In a region of northern Uganda where an estimated 90 per cent of people survive on subsistence farming, Acaye Genesis has a dream.
A dream to transform the lives of Gulu District's struggling farmers through chilli, ginger and bananas. And a dream to share the gospel of Christ as he helps them to meet their very real physical needs.
"In June, there is a month here called the month of hunger," says Genesis. "A typical farmer grows food crops, and that is what they always sell – but when you've done all your selling and the crops you've planted are not yet ready your family suffers."
Approximately 61 per cent of people in Gulu District are living in poverty. It is the poorest region in Uganda, with the majority of the population having spent 20 years in Internally Displaced Person (IDP) camps while their homes and land were ravaged by war. People returned to reclaim their land in 2008, but after two decades stripped of any independence they'd lost their agricultural skills, and the younger generation had never learned to farm at all. Yet the only means of survival for most people in the region is to grow food.
Farmer by heart and by profession, Genesis is working with UK charity BMS World Mission to teach Gulu's farmers biblical techniques for farming, and to introduce them to cash crops that will enable them to earn enough money to send their children to school and to pay for health care.
"We are currently working on ginger, chilli and bananas," he says. "We are the pioneers for ginger in northern Uganda – but the market is here. And chilli was not grown on a commercial basis, but we are trying to introduce it to farmers here."
An average farmer in the area earns 550,000 Ugandan shillings a year – that's the equivalent of 33 pence a day. It's virtually nothing. Genesis has been heading up a project training 100 farmers in Paicho sub-county to grow cash crops to earn more money. And he has found that chilli, ginger and bananas thrive in Gulu's soil. Last month, one of his farmers was picked up by the local radio station for his success, having made two or three million shillings in the last year from growing chilli. And a few other farmers have already made a million shillings this year.

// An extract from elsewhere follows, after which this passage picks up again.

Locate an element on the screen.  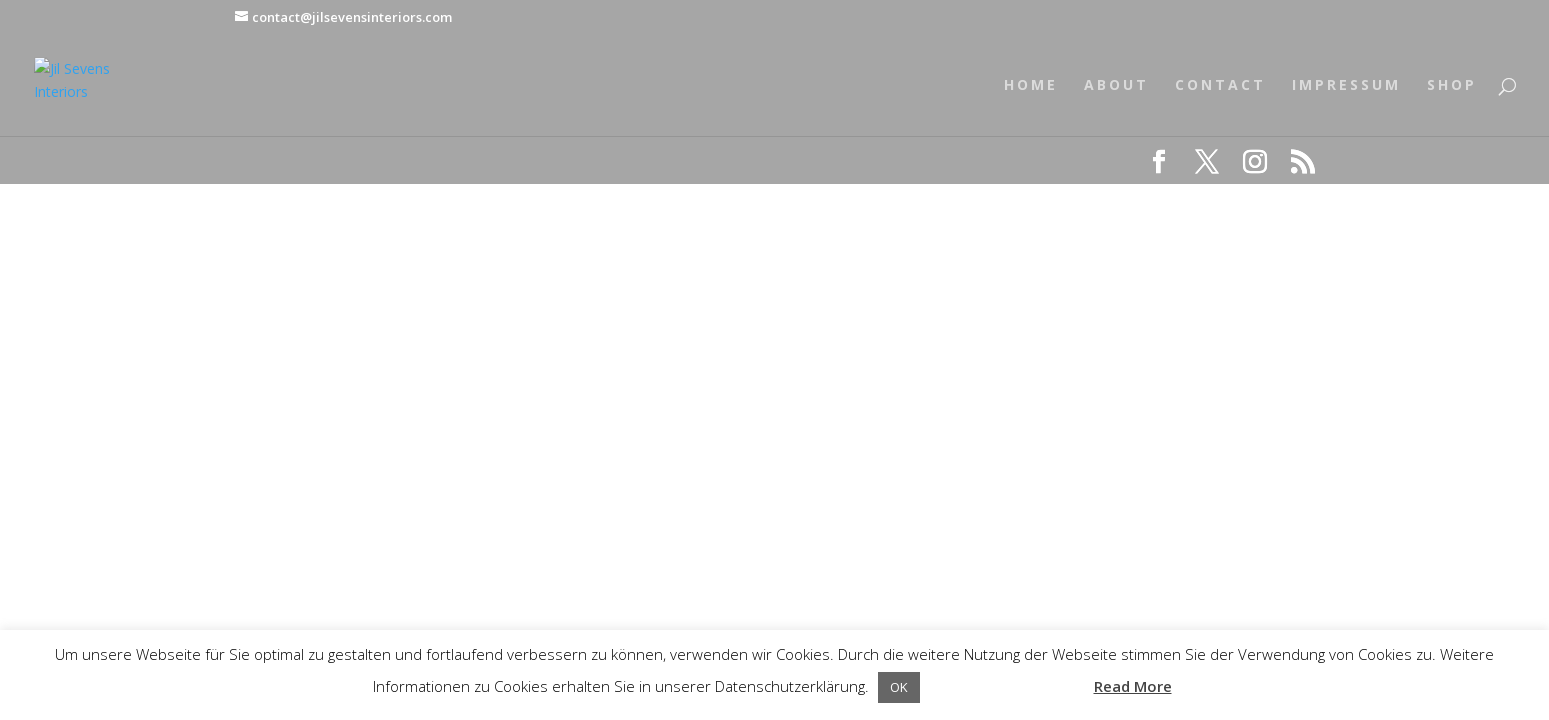
CONTACT is located at coordinates (1220, 86).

"Of course it makes me happy," says Genesis. "When you are beginning this work, you are not sure if you are going to succeed. But we are moving on. I have seen quite a number of farmers who have picked up on what we are trying to do."

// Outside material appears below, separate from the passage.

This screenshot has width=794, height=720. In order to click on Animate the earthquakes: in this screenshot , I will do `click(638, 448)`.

A couple of million shillings is nothing in comparison to Western salaries, but it's making a huge difference for farmers like Ongaba Peter, a 42-year-old pastor and father of five. "The bananas have helped me a lot," says Peter, "just five bunches are enough to send my children to school. And I think when the ginger is ready I will have a lot more money to keep sending my children to school and to keep up with their health needs."
Before taking part in the project, Peter used to grow cassava and groundnuts, which are a commonly grown food crop in the region. "It was very hard in those days because I would have to sell a great quantity of cassava or groundnut to pay for my children to go to school," he says, "so that would mean that I have less to eat at home."
Part of Genesis' work is training the farmers to grow separate crops for cash and for food, so that they don't have to choose between food and an education for their children.
But Genesis' work isn't just about farming. "My second hope is to spread the gospel of Jesus Christ and to meet the spiritual needs of the farmers," he says. "To make them understand that everything they are doing is connected to God and to the Bible."
Through the project, Genesis and the BMS-supported team have been able to share the gospel with non-Christian farmers, pray with them, and even see some of them come to faith. "It looks like agriculture, but through this work we share everything. We share the gospel. There are many times people have asked, 'come and pray with my family,' and we go and pray with them."
At least 100 families are already benefitting from Genesis' work. That's around 700 men, women and children who are reaping more hopeful harvests. In addition, the trained farmers are sharing their knowledge and success with their neighbours and communities, and more farmers are opting to diversify and try growing something new.
"Farming is part of me," says Genesis. "When I grew up, it happened that all the subjects that I loved at school were farming. So I ended up being a professional, and also a farmer myself." Genesis' passion for agriculture and for his country's struggling farmers drives him to pursue his work, and he has even bigger dreams for the future.
When asked how he feels about the success of the project so far, Genesis says, "I give God the glory. Without God, it would not have happened."